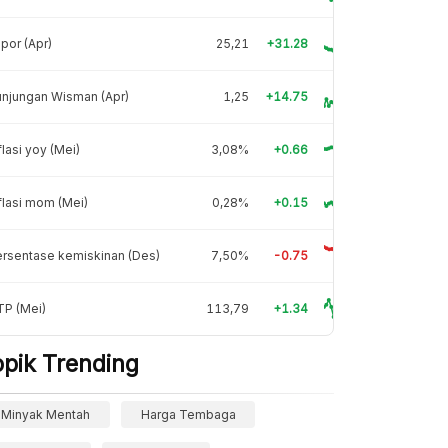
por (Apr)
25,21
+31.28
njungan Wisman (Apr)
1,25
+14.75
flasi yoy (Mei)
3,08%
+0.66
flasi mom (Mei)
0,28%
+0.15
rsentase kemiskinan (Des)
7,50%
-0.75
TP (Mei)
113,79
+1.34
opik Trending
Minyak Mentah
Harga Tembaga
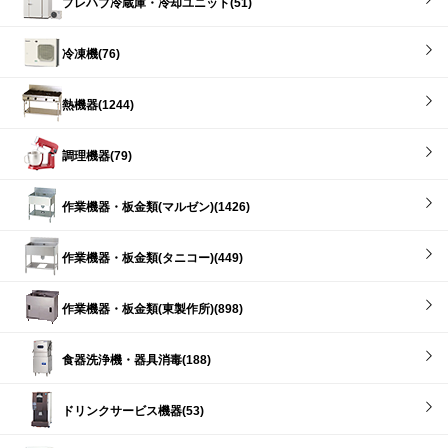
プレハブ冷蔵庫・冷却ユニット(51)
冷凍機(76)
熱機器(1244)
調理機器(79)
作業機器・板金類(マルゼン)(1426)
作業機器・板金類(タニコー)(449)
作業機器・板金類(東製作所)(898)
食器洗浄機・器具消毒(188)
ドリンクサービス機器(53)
^^^^
BRIEF: Although the records contain pictures, transcribe only their text, exactly as written.

TASK RESULT:
por (Apr)
25,21
+31.28
njungan Wisman (Apr)
1,25
+14.75
flasi yoy (Mei)
3,08%
+0.66
flasi mom (Mei)
0,28%
+0.15
rsentase kemiskinan (Des)
7,50%
-0.75
TP (Mei)
113,79
+1.34
opik Trending
Minyak Mentah
Harga Tembaga
プレハブ冷蔵庫・冷却ユニット(51)
冷凍機(76)
熱機器(1244)
調理機器(79)
作業機器・板金類(マルゼン)(1426)
作業機器・板金類(タニコー)(449)
作業機器・板金類(東製作所)(898)
食器洗浄機・器具消毒(188)
ドリンクサービス機器(53)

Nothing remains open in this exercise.